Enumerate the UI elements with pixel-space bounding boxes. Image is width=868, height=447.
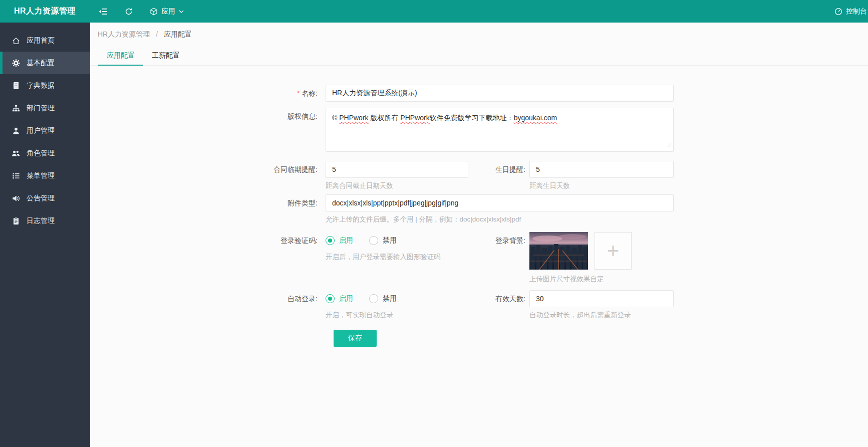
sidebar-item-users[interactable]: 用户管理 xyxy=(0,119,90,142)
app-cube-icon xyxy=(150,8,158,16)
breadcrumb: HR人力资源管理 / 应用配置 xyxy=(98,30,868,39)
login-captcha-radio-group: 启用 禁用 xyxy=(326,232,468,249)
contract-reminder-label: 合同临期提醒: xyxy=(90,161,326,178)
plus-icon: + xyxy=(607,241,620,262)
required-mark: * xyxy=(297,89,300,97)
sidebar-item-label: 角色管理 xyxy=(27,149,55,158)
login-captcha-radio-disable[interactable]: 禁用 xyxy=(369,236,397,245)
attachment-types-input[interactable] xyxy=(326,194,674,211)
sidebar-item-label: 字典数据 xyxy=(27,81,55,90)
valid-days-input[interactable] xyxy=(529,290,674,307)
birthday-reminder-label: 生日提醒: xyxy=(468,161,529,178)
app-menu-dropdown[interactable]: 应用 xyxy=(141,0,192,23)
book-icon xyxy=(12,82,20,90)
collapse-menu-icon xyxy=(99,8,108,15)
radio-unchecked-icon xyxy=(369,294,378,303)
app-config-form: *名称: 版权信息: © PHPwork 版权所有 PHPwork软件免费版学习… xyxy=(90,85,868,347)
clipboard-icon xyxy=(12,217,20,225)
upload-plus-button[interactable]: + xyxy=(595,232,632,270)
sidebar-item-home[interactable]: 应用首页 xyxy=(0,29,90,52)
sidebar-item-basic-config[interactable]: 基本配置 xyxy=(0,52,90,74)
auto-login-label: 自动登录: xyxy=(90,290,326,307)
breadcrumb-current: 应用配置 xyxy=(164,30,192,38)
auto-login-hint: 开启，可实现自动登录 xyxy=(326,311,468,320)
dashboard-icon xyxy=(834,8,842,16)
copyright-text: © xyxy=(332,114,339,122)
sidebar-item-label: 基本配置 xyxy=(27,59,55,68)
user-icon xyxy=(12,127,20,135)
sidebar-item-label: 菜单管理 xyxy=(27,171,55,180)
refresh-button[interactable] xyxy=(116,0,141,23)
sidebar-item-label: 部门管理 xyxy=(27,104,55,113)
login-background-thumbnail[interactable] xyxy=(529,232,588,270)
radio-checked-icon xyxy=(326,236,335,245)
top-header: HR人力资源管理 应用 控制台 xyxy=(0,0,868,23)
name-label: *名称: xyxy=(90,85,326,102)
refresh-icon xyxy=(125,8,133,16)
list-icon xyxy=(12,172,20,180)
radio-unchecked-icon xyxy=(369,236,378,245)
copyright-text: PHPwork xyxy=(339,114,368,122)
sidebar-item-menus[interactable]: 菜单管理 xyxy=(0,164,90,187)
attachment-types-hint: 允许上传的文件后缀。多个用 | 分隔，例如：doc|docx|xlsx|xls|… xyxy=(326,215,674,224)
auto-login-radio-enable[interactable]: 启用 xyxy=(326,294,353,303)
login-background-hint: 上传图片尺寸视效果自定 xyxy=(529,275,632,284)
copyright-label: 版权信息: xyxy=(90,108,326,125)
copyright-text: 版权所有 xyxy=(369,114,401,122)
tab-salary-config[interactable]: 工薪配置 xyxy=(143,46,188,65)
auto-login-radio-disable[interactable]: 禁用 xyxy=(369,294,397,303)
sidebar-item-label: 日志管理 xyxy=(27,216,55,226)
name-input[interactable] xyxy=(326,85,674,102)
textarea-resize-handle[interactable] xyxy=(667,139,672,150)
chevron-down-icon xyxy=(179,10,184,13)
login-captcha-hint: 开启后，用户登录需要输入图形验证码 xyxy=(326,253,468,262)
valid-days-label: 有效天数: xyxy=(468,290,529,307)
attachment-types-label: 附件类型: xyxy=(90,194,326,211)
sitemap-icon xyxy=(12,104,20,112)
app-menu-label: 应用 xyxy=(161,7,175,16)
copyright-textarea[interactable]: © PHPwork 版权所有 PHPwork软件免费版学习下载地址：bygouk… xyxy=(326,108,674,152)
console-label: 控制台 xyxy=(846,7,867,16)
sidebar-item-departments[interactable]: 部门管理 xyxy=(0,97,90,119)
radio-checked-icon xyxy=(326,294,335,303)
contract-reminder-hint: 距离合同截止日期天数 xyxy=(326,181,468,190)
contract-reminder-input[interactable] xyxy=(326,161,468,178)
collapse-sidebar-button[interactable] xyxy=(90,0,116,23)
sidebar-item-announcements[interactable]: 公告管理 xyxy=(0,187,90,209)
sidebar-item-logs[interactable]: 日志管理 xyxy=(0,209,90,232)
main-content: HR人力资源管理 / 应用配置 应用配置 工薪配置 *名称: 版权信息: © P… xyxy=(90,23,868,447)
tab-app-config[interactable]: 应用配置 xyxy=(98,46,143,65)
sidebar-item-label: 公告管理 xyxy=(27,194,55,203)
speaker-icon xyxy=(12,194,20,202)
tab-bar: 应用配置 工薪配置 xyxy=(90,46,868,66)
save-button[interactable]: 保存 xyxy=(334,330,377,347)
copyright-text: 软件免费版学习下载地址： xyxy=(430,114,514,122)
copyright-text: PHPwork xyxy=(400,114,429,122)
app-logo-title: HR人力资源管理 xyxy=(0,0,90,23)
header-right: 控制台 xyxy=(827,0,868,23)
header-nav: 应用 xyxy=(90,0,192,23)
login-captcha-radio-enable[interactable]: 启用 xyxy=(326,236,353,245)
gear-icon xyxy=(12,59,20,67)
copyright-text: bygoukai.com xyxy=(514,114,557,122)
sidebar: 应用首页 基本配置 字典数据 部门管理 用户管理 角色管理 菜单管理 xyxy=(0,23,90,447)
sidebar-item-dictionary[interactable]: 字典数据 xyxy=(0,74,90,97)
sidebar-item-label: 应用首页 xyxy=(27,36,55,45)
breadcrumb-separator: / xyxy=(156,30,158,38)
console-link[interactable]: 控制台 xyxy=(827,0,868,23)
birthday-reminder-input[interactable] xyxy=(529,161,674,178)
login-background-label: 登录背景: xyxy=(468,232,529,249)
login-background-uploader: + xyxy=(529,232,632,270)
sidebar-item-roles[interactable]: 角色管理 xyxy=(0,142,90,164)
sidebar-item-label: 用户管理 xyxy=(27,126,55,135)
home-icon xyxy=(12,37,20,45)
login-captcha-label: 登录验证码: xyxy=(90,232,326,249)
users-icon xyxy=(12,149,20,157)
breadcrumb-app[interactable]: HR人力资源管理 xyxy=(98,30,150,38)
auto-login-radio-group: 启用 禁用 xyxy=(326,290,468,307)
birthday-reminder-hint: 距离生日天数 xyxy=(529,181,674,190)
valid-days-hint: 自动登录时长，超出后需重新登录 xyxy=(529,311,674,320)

==================================================

Each record should be printed again precisely, though not its pictures.

Solution to the problem:
Enumerate the UI elements with pixel-space bounding boxes. Image is width=868, height=447.
sidebar-item-users[interactable]: 用户管理 xyxy=(0,119,90,142)
app-cube-icon xyxy=(150,8,158,16)
breadcrumb: HR人力资源管理 / 应用配置 xyxy=(98,30,868,39)
login-captcha-radio-group: 启用 禁用 xyxy=(326,232,468,249)
contract-reminder-label: 合同临期提醒: xyxy=(90,161,326,178)
plus-icon: + xyxy=(607,241,620,262)
required-mark: * xyxy=(297,89,300,97)
sidebar-item-label: 角色管理 xyxy=(27,149,55,158)
login-captcha-radio-disable[interactable]: 禁用 xyxy=(369,236,397,245)
attachment-types-input[interactable] xyxy=(326,194,674,211)
sidebar-item-label: 字典数据 xyxy=(27,81,55,90)
valid-days-input[interactable] xyxy=(529,290,674,307)
birthday-reminder-label: 生日提醒: xyxy=(468,161,529,178)
app-menu-dropdown[interactable]: 应用 xyxy=(141,0,192,23)
book-icon xyxy=(12,82,20,90)
collapse-menu-icon xyxy=(99,8,108,15)
radio-unchecked-icon xyxy=(369,294,378,303)
app-config-form: *名称: 版权信息: © PHPwork 版权所有 PHPwork软件免费版学习… xyxy=(90,85,868,347)
clipboard-icon xyxy=(12,217,20,225)
upload-plus-button[interactable]: + xyxy=(595,232,632,270)
sidebar-item-home[interactable]: 应用首页 xyxy=(0,29,90,52)
sidebar-item-basic-config[interactable]: 基本配置 xyxy=(0,52,90,74)
auto-login-label: 自动登录: xyxy=(90,290,326,307)
breadcrumb-current: 应用配置 xyxy=(164,30,192,38)
auto-login-hint: 开启，可实现自动登录 xyxy=(326,311,468,320)
dashboard-icon xyxy=(834,8,842,16)
copyright-text: © xyxy=(332,114,339,122)
sidebar-item-label: 基本配置 xyxy=(27,59,55,68)
user-icon xyxy=(12,127,20,135)
sidebar-item-label: 菜单管理 xyxy=(27,171,55,180)
refresh-button[interactable] xyxy=(116,0,141,23)
sidebar-item-label: 部门管理 xyxy=(27,104,55,113)
login-background-thumbnail[interactable] xyxy=(529,232,588,270)
radio-checked-icon xyxy=(326,236,335,245)
top-header: HR人力资源管理 应用 控制台 xyxy=(0,0,868,23)
name-label: *名称: xyxy=(90,85,326,102)
refresh-icon xyxy=(125,8,133,16)
list-icon xyxy=(12,172,20,180)
radio-unchecked-icon xyxy=(369,236,378,245)
copyright-text: PHPwork xyxy=(339,114,368,122)
sidebar-item-menus[interactable]: 菜单管理 xyxy=(0,164,90,187)
attachment-types-hint: 允许上传的文件后缀。多个用 | 分隔，例如：doc|docx|xlsx|xls|… xyxy=(326,215,674,224)
auto-login-radio-enable[interactable]: 启用 xyxy=(326,294,353,303)
login-background-hint: 上传图片尺寸视效果自定 xyxy=(529,275,632,284)
copyright-label: 版权信息: xyxy=(90,108,326,125)
copyright-text: 版权所有 xyxy=(369,114,401,122)
tab-salary-config[interactable]: 工薪配置 xyxy=(143,46,188,65)
auto-login-radio-disable[interactable]: 禁用 xyxy=(369,294,397,303)
sidebar-item-label: 日志管理 xyxy=(27,216,55,226)
name-input[interactable] xyxy=(326,85,674,102)
textarea-resize-handle[interactable] xyxy=(667,139,672,150)
chevron-down-icon xyxy=(179,10,184,13)
login-captcha-hint: 开启后，用户登录需要输入图形验证码 xyxy=(326,253,468,262)
valid-days-label: 有效天数: xyxy=(468,290,529,307)
attachment-types-label: 附件类型: xyxy=(90,194,326,211)
sitemap-icon xyxy=(12,104,20,112)
app-menu-label: 应用 xyxy=(161,7,175,16)
copyright-textarea[interactable]: © PHPwork 版权所有 PHPwork软件免费版学习下载地址：bygouk… xyxy=(326,108,674,152)
console-label: 控制台 xyxy=(846,7,867,16)
sidebar-item-departments[interactable]: 部门管理 xyxy=(0,97,90,119)
radio-checked-icon xyxy=(326,294,335,303)
contract-reminder-hint: 距离合同截止日期天数 xyxy=(326,181,468,190)
contract-reminder-input[interactable] xyxy=(326,161,468,178)
collapse-sidebar-button[interactable] xyxy=(90,0,116,23)
sidebar-item-announcements[interactable]: 公告管理 xyxy=(0,187,90,209)
sidebar-item-logs[interactable]: 日志管理 xyxy=(0,209,90,232)
main-content: HR人力资源管理 / 应用配置 应用配置 工薪配置 *名称: 版权信息: © P… xyxy=(90,23,868,447)
tab-app-config[interactable]: 应用配置 xyxy=(98,46,143,65)
sidebar-item-label: 公告管理 xyxy=(27,194,55,203)
speaker-icon xyxy=(12,194,20,202)
tab-bar: 应用配置 工薪配置 xyxy=(90,46,868,66)
save-button[interactable]: 保存 xyxy=(334,330,377,347)
copyright-text: 软件免费版学习下载地址： xyxy=(430,114,514,122)
copyright-text: PHPwork xyxy=(400,114,429,122)
app-logo-title: HR人力资源管理 xyxy=(0,0,90,23)
header-right: 控制台 xyxy=(827,0,868,23)
header-nav: 应用 xyxy=(90,0,192,23)
login-captcha-radio-enable[interactable]: 启用 xyxy=(326,236,353,245)
gear-icon xyxy=(12,59,20,67)
copyright-text: bygoukai.com xyxy=(514,114,557,122)
sidebar: 应用首页 基本配置 字典数据 部门管理 用户管理 角色管理 菜单管理 xyxy=(0,23,90,447)
sidebar-item-dictionary[interactable]: 字典数据 xyxy=(0,74,90,97)
sidebar-item-label: 应用首页 xyxy=(27,36,55,45)
breadcrumb-separator: / xyxy=(156,30,158,38)
console-link[interactable]: 控制台 xyxy=(827,0,868,23)
birthday-reminder-input[interactable] xyxy=(529,161,674,178)
login-background-label: 登录背景: xyxy=(468,232,529,249)
login-background-uploader: + xyxy=(529,232,632,270)
sidebar-item-roles[interactable]: 角色管理 xyxy=(0,142,90,164)
sidebar-item-label: 用户管理 xyxy=(27,126,55,135)
home-icon xyxy=(12,37,20,45)
login-captcha-label: 登录验证码: xyxy=(90,232,326,249)
users-icon xyxy=(12,149,20,157)
breadcrumb-app[interactable]: HR人力资源管理 xyxy=(98,30,150,38)
auto-login-radio-group: 启用 禁用 xyxy=(326,290,468,307)
birthday-reminder-hint: 距离生日天数 xyxy=(529,181,674,190)
valid-days-hint: 自动登录时长，超出后需重新登录 xyxy=(529,311,674,320)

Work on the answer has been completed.